Why it's different from a normal cache miss#

A normal cache miss eventually resolves itself:

Normal miss:
  → cache miss → DB returns data → store in cache
  → next request → cache hit ✓
  → self-healing

Cache penetration never resolves:

Penetration:
  GET /user/99999999  (user doesn't exist)
  → cache miss
  → DB returns null
  → nothing to cache  ← this is the key difference
  → next request → cache miss again
  → DB again → null again → nothing cached
  → infinite loop

At 1,000 requests/second for non-existent keys, that's 1,000 DB queries/second all returning null. The DB does real work (table scan, index lookup) for zero useful result.

Common causes#

Malicious attack    → attacker deliberately queries non-existent IDs
                      to exhaust DB connections
Bugs in code        → generating invalid IDs, wrong join keys
Deleted records     → data existed once but was deleted;
                      cache wasn't invalidated and now DB has nothing

Fix 1 — Cache the Null#

DB returns null for user:99999999
→ cache.set("user:99999999", NULL, TTL=60s)   ← cache the absence

Next 1,000 requests for user:99999999:
→ cache hit → return null immediately ✓
→ DB sees zero queries ✓

Keep the TTL short on null entries.

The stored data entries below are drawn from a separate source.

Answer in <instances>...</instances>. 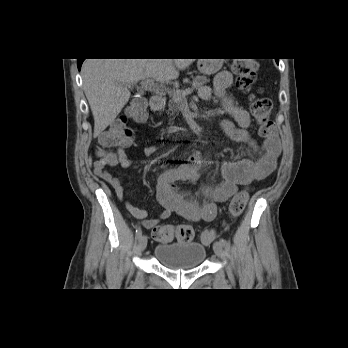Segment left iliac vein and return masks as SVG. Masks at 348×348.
I'll return each mask as SVG.
<instances>
[{
    "instance_id": "1",
    "label": "left iliac vein",
    "mask_w": 348,
    "mask_h": 348,
    "mask_svg": "<svg viewBox=\"0 0 348 348\" xmlns=\"http://www.w3.org/2000/svg\"><path fill=\"white\" fill-rule=\"evenodd\" d=\"M213 249H214V252L215 254L218 256V257H223L224 253H223V246L220 242H215L214 245H213Z\"/></svg>"
}]
</instances>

If the record gets created later, the null expires and real data gets cached on the next request.

The risk: memory consumption from null entries. If an attacker queries millions of different non-existent IDs, you fill your cache with null entries. Set a very short TTL (30-60 seconds) and monitor cache memory usage.

Fix 2 — Bloom Filter (better for attacks)#

A Bloom filter answers: "has this key ever been inserted into the DB?"

Request arrives for user:99999999
→ check Bloom filter: "has user:99999999 ever been inserted?"
→ NO (definitely not) → return 404 immediately ✓
   → cache never touched, DB never touched

→ YES (or maybe) → proceed normally to cache → DB

Why Bloom filters work here: - No false negatives — if the filter says NO, the key definitely doesn't exist. Safe to reject immediately. - Possible false positives — the filter might say YES for a key that doesn't exist, but the rate is very low and controllable (< 1%). - Space-efficient — a Bloom filter for 100 million keys fits in ~120MB. Storing those same keys in a hash set would take gigabytes.

Put the Bloom filter in front of the cache layer. Non-existent keys never reach cache or DB at all.

Bloom filters in production

Cassandra, HBase, and PostgreSQL all use Bloom filters internally to avoid disk lookups for non-existent keys. The pattern is well-established.

Which fix to use#

Cache null values   → simple, works for small datasets, short-lived fix
                      vulnerable to memory exhaustion under attack
Bloom filter        → better under attack, scales to billions of keys
                      more infrastructure, requires periodic rebuilding
                      as new records are inserted

For a system under active attack or with adversarial input, Bloom filter is the correct answer.